My good friend (let’s call him Tom) got married recently and in preparation for this joyous occasion the customary bucks party was organised. We were informed that this particular event was to be held in two parts: The day events would include a round of golf, lunch, and a game of bowling; the night event would include a selection of more ‘adult’ activities.
While golf and bowling are rather tame activities in and of themselves, they did involve Tom being dressed in a blonde wig, a frilly pink dress, and being obliged to carry around a life size blow-up doll all day. To add to the excitement, during the travel to the various destinations, the hired minivan had been well-equipped with a number of sexualised games and activities for both the groom-to-be and his fellow travelers. I was later told that night activities (which I missed) involved dinner via Nyotaimori (the practice of serving sushi on the body of a naked woman), much drinking, and a visit to a city strip club.
Bucks parties are traditionally an opportunity for a man to spend time with his close male friends and engage in activities that might not be so possible once married. It is a sort of ‘rite of passage’ from adolescence to adulthood but perhaps it is worth considering what we are including in this rite?
I am not sure how an event involving strippers and sex games can be considered as preparation for anything more than a life of unfaithfulness (and the evening my friends had was rather tame compared to other bucks nights).
The idea of quality time with one’s friends makes sense, but if an activity such as attending a strip club would be completely out of bound after marriage, how on earth could it be justifiable before marriage? What does it say about a person’s view of the value of sexuality and the dignity of the human person to watch a paid stranger provocatively remove their clothes? How can a man stand on top of a bar with a stripper one weekend and stand before the altar of God the next weekend making vows to love with a love is faithful and true?
Perhaps to a degree, one can excuse (maybe) someone who has had no formation in the sacred character and nature of marriage, someone who knows nothing of the meaning of sexuality as a gift to be shared with one’s spouse and not with everyone that comes along…but…to those who are practicing their faith and call themselves Christian, the excuse is severely weakened. One does not stumble into a strip club without some idea of what is going on and one cannot claim to be watching a woman take her clothes off as merely something to do while enjoying a round of beers with the guys.
My friend Tom is a faith-filled man, a good man. He actually called me prior to the bucks party to pre-warn me about what might transpire. Unfortunately, though, warning those who may be offended is not enough: we must lead by example.
Each of us needs to decide what type of man we are going to be. Do we stand by and let things happen, or do we take a stand and make things happen?
There are moments in every life in which a man can rise up and say “I choose to walk another way, to walk in the way of what is right”. For a man who is getting married the statement to his best man might translate to, “I’m looking forward to the bucks night you are organising, but we won’t be mocking sex or using women as objects”. There can be no confusion about where we stand on such an issue; it is non-negotiable.
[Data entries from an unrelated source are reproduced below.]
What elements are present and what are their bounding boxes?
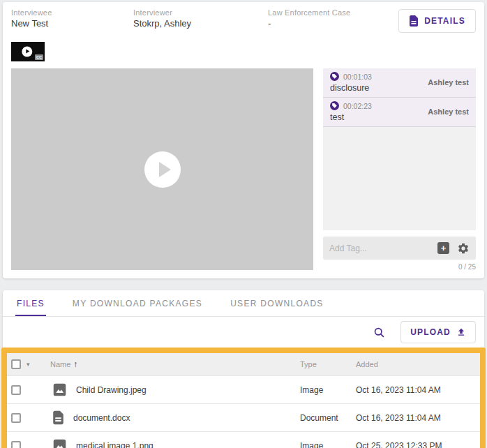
tag-icon (330, 101, 339, 110)
column-header-added[interactable]: Added (356, 360, 480, 368)
table-header-row: ▾ Name ↑ Type Added (7, 353, 480, 375)
upload-button[interactable]: UPLOAD (400, 321, 476, 343)
tag-author: Ashley test (428, 78, 469, 87)
file-type: Document (300, 413, 356, 423)
tag-item[interactable]: 00:02:23 test Ashley test (323, 98, 476, 127)
add-tag-bar: + (323, 237, 476, 260)
row-checkbox[interactable] (11, 385, 21, 395)
files-table-highlight: ▾ Name ↑ Type Added Child Drawing.jpeg I… (1, 348, 486, 448)
tag-author: Ashley test (428, 107, 469, 116)
document-icon (52, 410, 64, 425)
file-type: Image (300, 441, 356, 448)
tag-item[interactable]: 00:01:03 disclosure Ashley test (323, 68, 476, 98)
image-icon (52, 382, 67, 397)
law-enforcement-case-value: - (268, 18, 398, 29)
video-thumbnail[interactable]: CC (11, 42, 45, 61)
table-row[interactable]: Child Drawing.jpeg Image Oct 16, 2023 11… (7, 375, 480, 403)
field-interviewee: Interviewee New Test (11, 8, 133, 29)
sort-ascending-icon: ↑ (73, 359, 77, 369)
table-row[interactable]: document.docx Document Oct 16, 2023 11:0… (7, 403, 480, 431)
tag-counter: 0 / 25 (323, 263, 476, 271)
interviewee-value: New Test (11, 18, 133, 29)
tab-my-download-packages[interactable]: MY DOWNLOAD PACKAGES (71, 290, 204, 316)
tag-timestamp: 00:01:03 (343, 73, 372, 81)
select-all-checkbox[interactable] (11, 359, 21, 369)
gear-icon[interactable] (457, 242, 470, 255)
tabs: FILES MY DOWNLOAD PACKAGES USER DOWNLOAD… (3, 290, 484, 317)
details-button-label: DETAILS (424, 16, 465, 26)
file-name: Child Drawing.jpeg (76, 385, 147, 395)
files-toolbar: UPLOAD (3, 317, 484, 348)
row-checkbox[interactable] (11, 413, 21, 423)
table-row[interactable]: medical image 1.png Image Oct 25, 2023 1… (7, 431, 480, 448)
interview-meta-row: Interviewee New Test Interviewer Stokrp,… (3, 2, 484, 37)
search-icon[interactable] (373, 327, 385, 338)
upload-arrow-icon (456, 327, 466, 337)
file-name: document.docx (73, 413, 130, 423)
file-added: Oct 16, 2023 11:04 AM (356, 413, 480, 423)
tag-name: disclosure (330, 83, 372, 93)
tag-icon (330, 72, 339, 81)
image-icon (52, 438, 67, 448)
cc-badge: CC (35, 54, 43, 60)
tags-panel: 00:01:03 disclosure Ashley test 00 (323, 68, 476, 271)
interview-panel: Interviewee New Test Interviewer Stokrp,… (3, 2, 484, 278)
column-header-name[interactable]: Name ↑ (46, 359, 300, 369)
tab-user-downloads[interactable]: USER DOWNLOADS (229, 290, 325, 316)
column-header-type[interactable]: Type (300, 360, 356, 368)
add-tag-input[interactable] (329, 244, 437, 253)
document-icon (409, 15, 419, 27)
law-enforcement-case-label: Law Enforcement Case (268, 8, 398, 17)
video-player[interactable] (11, 68, 313, 270)
play-button[interactable] (144, 151, 181, 188)
play-icon (159, 162, 171, 177)
interviewer-label: Interviewer (133, 8, 268, 17)
tab-files[interactable]: FILES (15, 290, 46, 316)
files-panel: FILES MY DOWNLOAD PACKAGES USER DOWNLOAD… (3, 290, 484, 448)
player-row: 00:01:03 disclosure Ashley test 00 (3, 68, 484, 271)
interviewer-value: Stokrp, Ashley (133, 18, 268, 29)
file-added: Oct 25, 2023 12:33 PM (356, 441, 480, 448)
chevron-down-icon[interactable]: ▾ (27, 361, 30, 368)
tag-list: 00:01:03 disclosure Ashley test 00 (323, 68, 476, 230)
file-type: Image (300, 385, 356, 395)
upload-button-label: UPLOAD (410, 327, 451, 337)
file-name: medical image 1.png (76, 441, 153, 448)
file-added: Oct 16, 2023 11:04 AM (356, 385, 480, 395)
row-checkbox[interactable] (11, 441, 21, 448)
field-interviewer: Interviewer Stokrp, Ashley (133, 8, 268, 29)
details-button[interactable]: DETAILS (398, 9, 476, 33)
play-icon (22, 47, 32, 57)
interviewee-label: Interviewee (11, 8, 133, 17)
field-law-enforcement-case: Law Enforcement Case - (268, 8, 398, 29)
tag-timestamp: 00:02:23 (343, 102, 372, 110)
add-tag-button[interactable]: + (437, 242, 449, 254)
tag-name: test (330, 112, 372, 122)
The bucks night preparation provide a valuable opportunity to show our friends that the dignity of the human person is something we prize above all else. What more honourable gift can a man give as sign of his undivided love? A man should not avoid a strip club because he thinks his fiancé may not like it, he should avoid a strip club because it is a place that declares ‘sex and love have no value’ and a real man knows that is a lie.